Boring, yes—I agreed. I suddenly remembered I needed to replace the brush head on my electric toothbrush.
“I don’t mean to offend you, Michael. Maybe ‘PowerPoint’ isn’t the right word. Falling in love is not an exact science, and that’s why it’s tricky. Love is not arrived at by making a determination, although choosing smart is—well—smart. Discovering romantic love at midlife requires a combination of chemistry and good judgment. It’s an elusive butterfly.” I was tempted to sing a few bars from the classic Glen Campbell riff.
The bill arrived on a plastic tray. Michael put down his credit card. I followed suit. I was certain he’d hand my card back to me. After all, he was genteel. But my credit card remained on the tab. “Thank you,” he said. “This was just a meet-and-greet. If I had asked you on a real date, I’d pick up the entire tab.”
Apparently calling to invite me to go to dinner at a restaurant where he’d made reservations did not qualify as a date. In spite of all his “women need to give up their autonomy” talk, Michael still believed a woman should carry her half of the bill. He’d said he liked to honor a lady, but his words were as cheap as his pocketbook.
We walked out together. California Street was brightly lit and bustling with the weekend crowd. I put on my jacket although the night was not cold; I hadn’t wanted to carry it. Michael and I walked to the parking garage where we’d both left our cars. I was eager to leave. I began my ascent of the stairs.
“Thank you and have a good night!” I called to Michael. He started up the steps behind me.
“Don’t worry, I’m not following you. I’m parked on the second level. I’m trying to act the true gentleman by seeing this date through.”

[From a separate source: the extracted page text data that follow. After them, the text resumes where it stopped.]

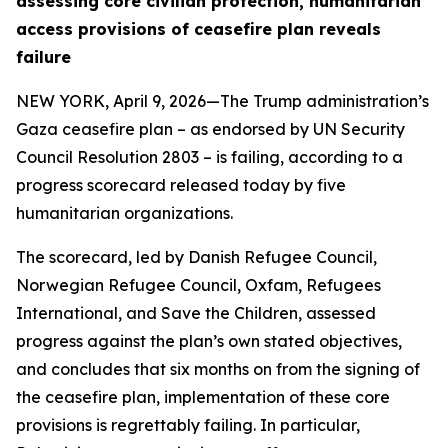
assessing core civilian protection, humanitarian
access provisions of ceasefire plan reveals
failure
NEW YORK, April 9, 2026—The Trump administration’s
Gaza ceasefire plan – as endorsed by UN Security
Council Resolution 2803 – is failing, according to a
progress scorecard released today by five
humanitarian organizations.
The scorecard, led by Danish Refugee Council,
Norwegian Refugee Council, Oxfam, Refugees
International, and Save the Children, assessed
progress against the plan’s own stated objectives,
and concludes that six months on from the signing of
the ceasefire plan, implementation of these core
provisions is regrettably failing. In particular,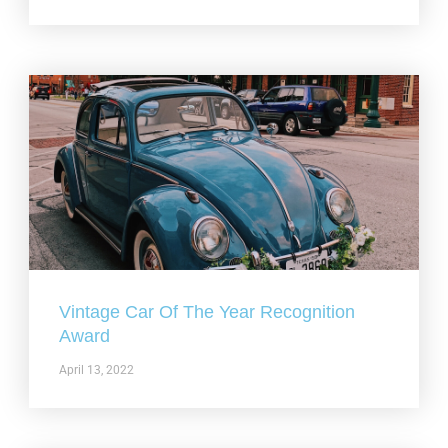
Vintage Car Of The Year Recognition
Award
April 13, 2022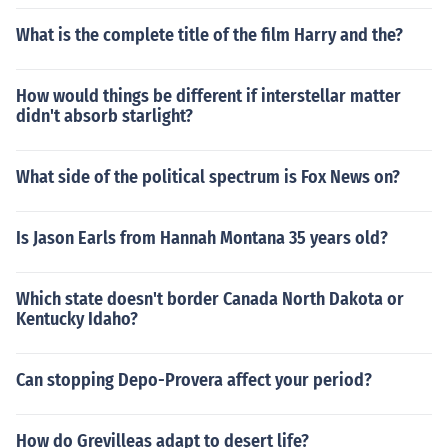
What is the complete title of the film Harry and the?
How would things be different if interstellar matter
didn't absorb starlight?
What side of the political spectrum is Fox News on?
Is Jason Earls from Hannah Montana 35 years old?
Which state doesn't border Canada North Dakota or
Kentucky Idaho?
Can stopping Depo-Provera affect your period?
How do Grevilleas adapt to desert life?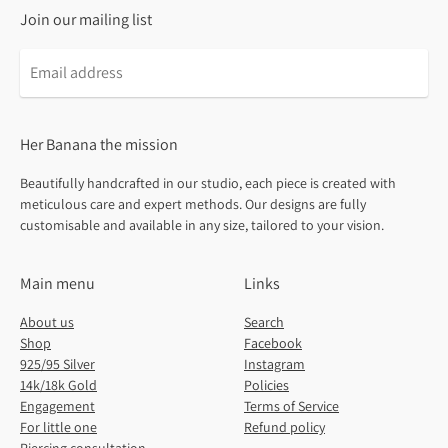
Join our mailing list
Email
address
Her Banana the mission
Beautifully handcrafted in our studio, each piece is created with
meticulous care and expert methods. Our designs are fully
customisable and available in any size, tailored to your vision.
Main menu
Links
About us
Search
Shop
Facebook
925/95 Silver
Instagram
14k/18k Gold
Policies
Engagement
Terms of Service
For little one
Refund policy
Piercing consultation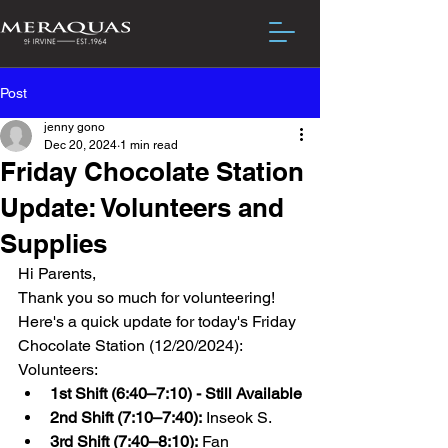
Post
jenny gono
Dec 20, 2024
1 min read
Friday Chocolate Station
Update: Volunteers and
Supplies
Hi Parents,
Thank you so much for volunteering! 
Here's a quick update for today's Friday 
Chocolate Station (12/20/2024):
Volunteers:
1st Shift (6:40–7:10) - Still Available
2nd Shift (7:10–7:40):
 Inseok S.
3rd Shift (7:40–8:10):
 Fan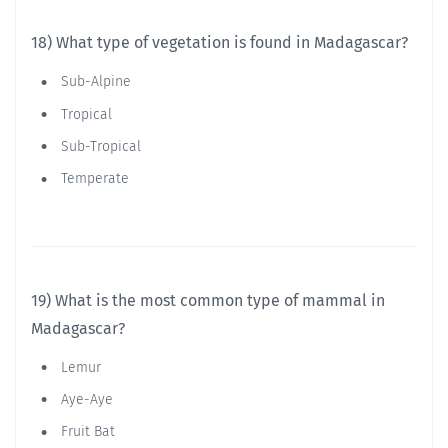
18) What type of vegetation is found in Madagascar?
Sub-Alpine
Tropical
Sub-Tropical
Temperate
19) What is the most common type of mammal in
Madagascar?
Lemur
Aye-Aye
Fruit Bat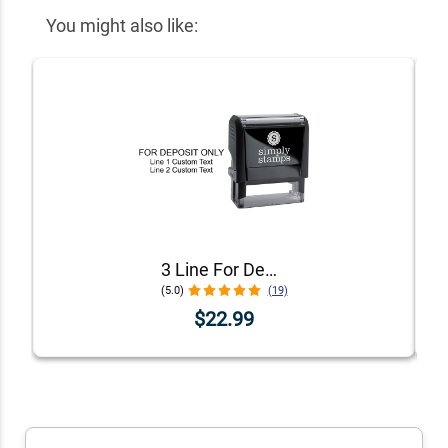
You might also like:
3 Line For Deposit Only Stamp
(5.0)
(19)
$22.99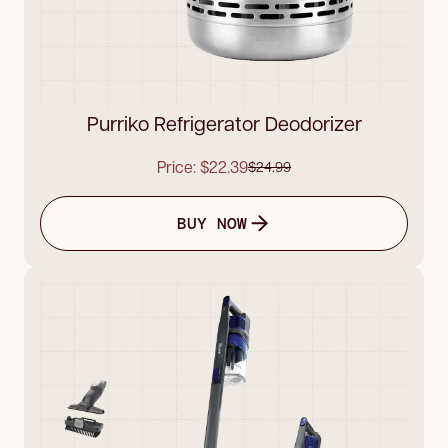
Purriko Refrigerator Deodorizer
Price: $22.39
$24.99
BUY NOW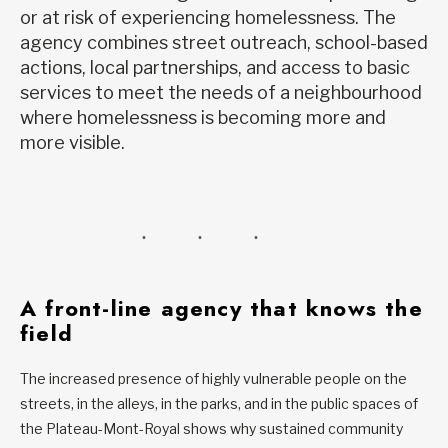
or at risk of experiencing homelessness. The
agency combines street outreach, school-based
actions, local partnerships, and access to basic
services to meet the needs of a neighbourhood
where homelessness is becoming more and
more visible.
A front-line agency that knows the
field
The increased presence of highly vulnerable people on the
streets, in the alleys, in the parks, and in the public spaces of
the Plateau-Mont-Royal shows why sustained community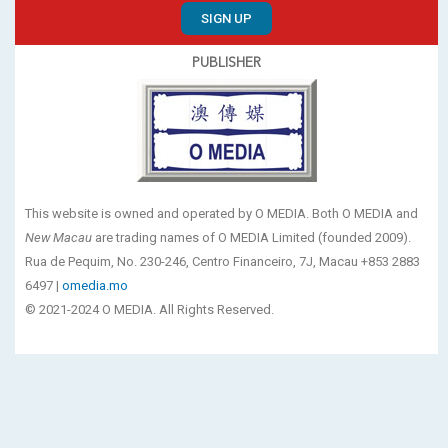
SIGN UP
PUBLISHER
This website is owned and operated by O MEDIA. Both O MEDIA and
New Macau
are trading names of O MEDIA Limited (founded 2009).
Rua de Pequim, No. 230-246, Centro Financeiro, 7J, Macau +853 2883
6497 |
omedia.mo
© 2021-2024 O MEDIA. All Rights Reserved.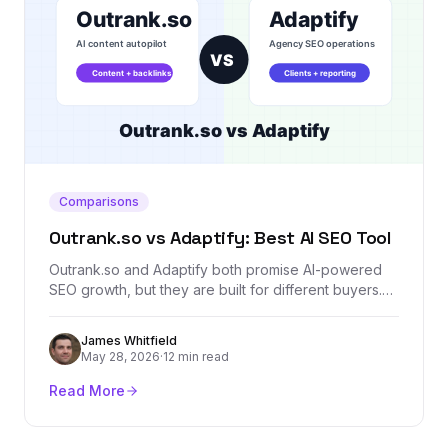
Comparisons
Outrank.so vs Adaptify: Best AI SEO Tool
Outrank.so and Adaptify both promise AI-powered
SEO growth, but they are built for different buyers.
This comparison breaks down content automation,
agency workflows, backlinks, reporting, AI visibility,
James Whitfield
and where Backlink Management fits as a dedicated
May 28, 2026
·
12 min read
authority layer.
Read More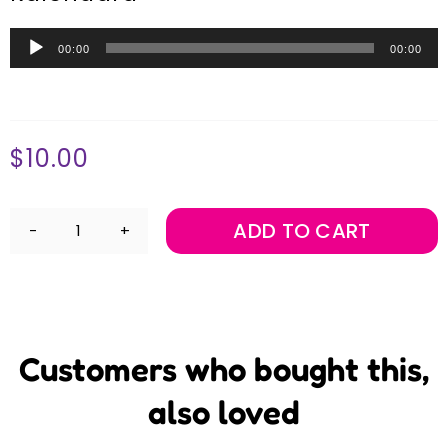
Audio
00:00
00:00
Player
$
10.00
ADD TO CART
Jon
Madin's
Marimba
Music
-
Music
Album
Customers who bought this,
Download
quantity
also loved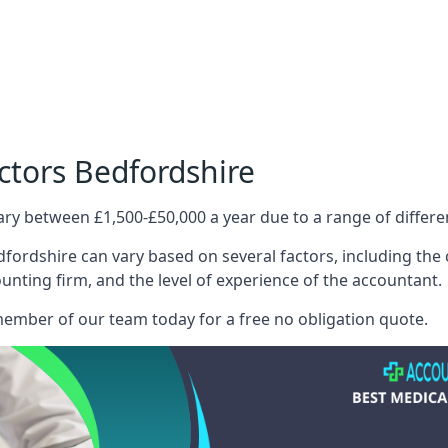
ctors Bedfordshire
ary between £1,500-£50,000 a year due to a range of differ
fordshire can vary based on several factors, including the c
ounting firm, and the level of experience of the accountant.
member of our team today for a free no obligation quote.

I’ve always held to the belief that if a man is a true gentleman, it’s not necessary he announce it. I rolled my eyes. If I was one to wear bangs, I would have stuck out my lower lip and blown a stream of exasperated air, lifting them slightly. Michael had gotten on my last nerve.

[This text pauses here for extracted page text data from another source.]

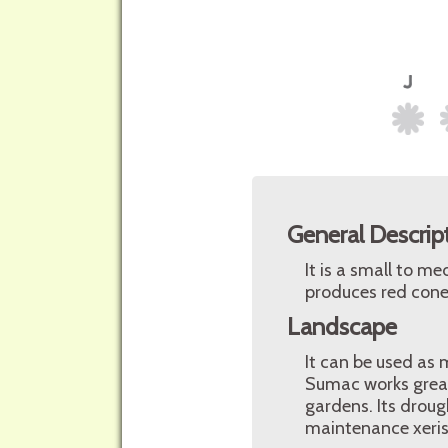
General Descrip
It is a small to m
produces red cone-
Landscape
It can be used as 
Sumac works great i
gardens. Its droug
maintenance xeri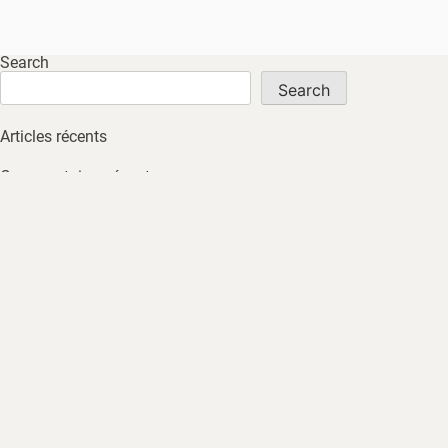
Search
Search
Articles récents
Commentaires récents
No comments to show.
Archives
No archives to show.
Catégories
No tags
HOME
ABOUT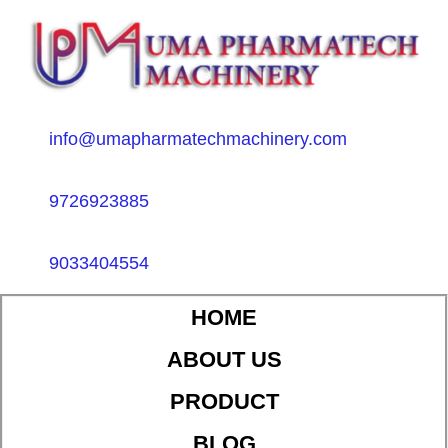
info@umapharmatechmachinery.com
9726923885
9033404554
HOME
ABOUT US
PRODUCT
BLOG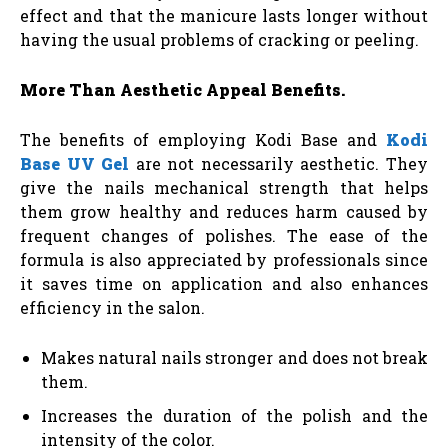
effect and that the manicure lasts longer without
having the usual problems of cracking or peeling.
More Than Aesthetic Appeal Benefits.
The benefits of employing Kodi Base and
Kodi
Base UV Gel
are not necessarily aesthetic. They
give the nails mechanical strength that helps
them grow healthy and reduces harm caused by
frequent changes of polishes. The ease of the
formula is also appreciated by professionals since
it saves time on application and also enhances
efficiency in the salon.
Makes natural nails stronger and does not break
them.
Increases the duration of the polish and the
intensity of the color.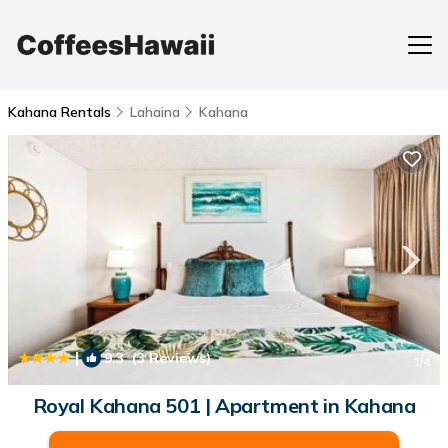
Kahana Rentals
Lahaina
Kahana
|
9.3
(3 Reviews)
1
/4
Royal Kahana 501 | Apartment in Kahana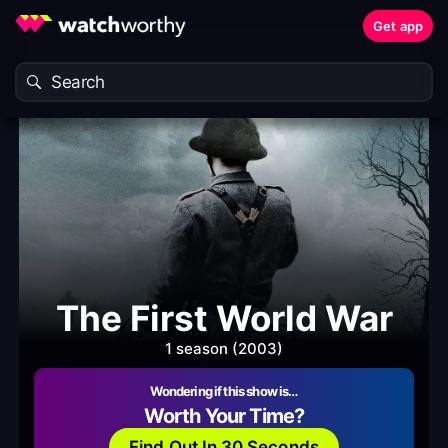
Get app
The First World War
1 season (2003)
Wondering if this show is…
Worth Your Time?
Find Out In 30 Seconds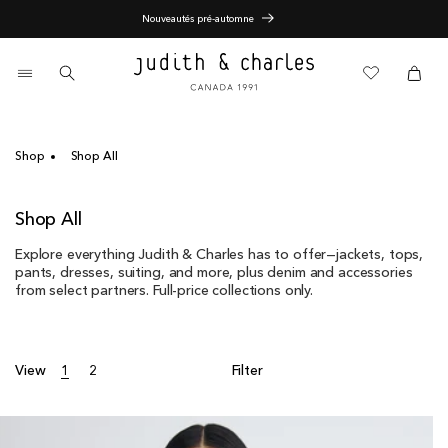
Skip
End of Season Sale - 60% Off
to
content
0
items
Cart
Cart
Shop
Shop All
C
Shop All
o
Explore everything Judith & Charles has to offer—jackets, tops,
l
pants, dresses, suiting, and more, plus denim and accessories
l
from select partners. Full-price collections only.
e
c
t
i
View
1
2
Filter
o
n
: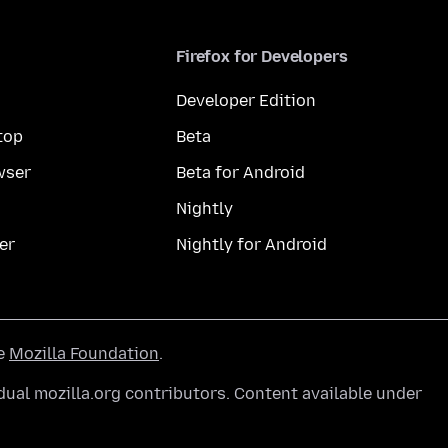
Firefox for Developers
Developer Edition
top
Beta
wser
Beta for Android
Nightly
er
Nightly for Android
he
Mozilla Foundation
.
ual mozilla.org contributors. Content available under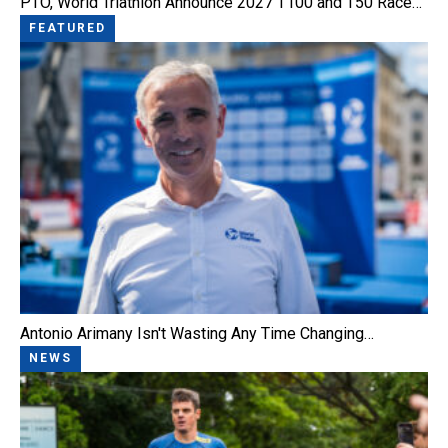
PTO, World Triathlon Announce 2027 T100 and T50 Race…
FEATURED
Antonio Arimany Isn't Wasting Any Time Changing…
NEWS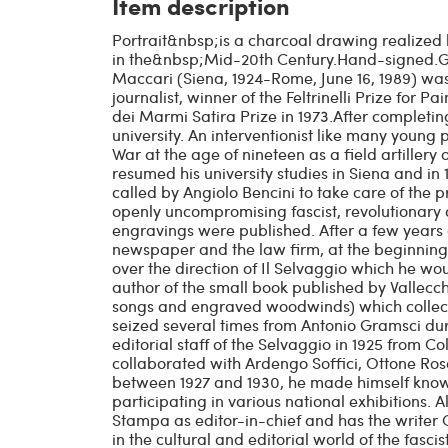
Item description
Portrait&nbsp;is a charcoal drawing realize
in the&nbsp;Mid-20th Century.Hand-signed.Go
Maccari (Siena, 1924-Rome, June 16, 1989) was 
journalist, winner of the Feltrinelli Prize for Pa
dei Marmi Satira Prize in 1973.After completin
university. An interventionist like many young p
War at the age of nineteen as a field artillery o
resumed his university studies in Siena and in
called by Angiolo Bencini to take care of the p
openly uncompromising fascist, revolutionary 
engravings were published. After a few years
newspaper and the law firm, at the beginning o
over the direction of Il Selvaggio which he wou
author of the small book published by Vallecchi 
songs and engraved woodwinds) which collect
seized several times from Antonio Gramsci durin
editorial staff of the Selvaggio in 1925 from Co
collaborated with Ardengo Soffici, Ottone Ros
between 1927 and 1930, he made himself known
participating in various national exhibitions. 
Stampa as editor-in-chief and has the writer 
in the cultural and editorial world of the fasci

I drove home to my sweatpants and my Uggs and my independence. I replaced the brush head on my electric toothbrush. I brushed my teeth. I stared at myself in the bathroom mirror. Why has it been so hard for me to find a decent man? How many more dates like tonight’s will be required before I meet somebody suitable? Is there Häagen-Dazs in my freezer? If there is, I can have it all.
I turned off the bathroom light and stood in the darkness. I listened. The refrigerator motor turned on. I heard a cricket outside. I switched on the light. I smiled at my reflection. Crow’s-feet appeared at the corners of my eyes, and I noticed my mascara had smudged a little during the evening. My gloss had worn off and my lips felt uncomfortably dry. But my hair still looked fantastic.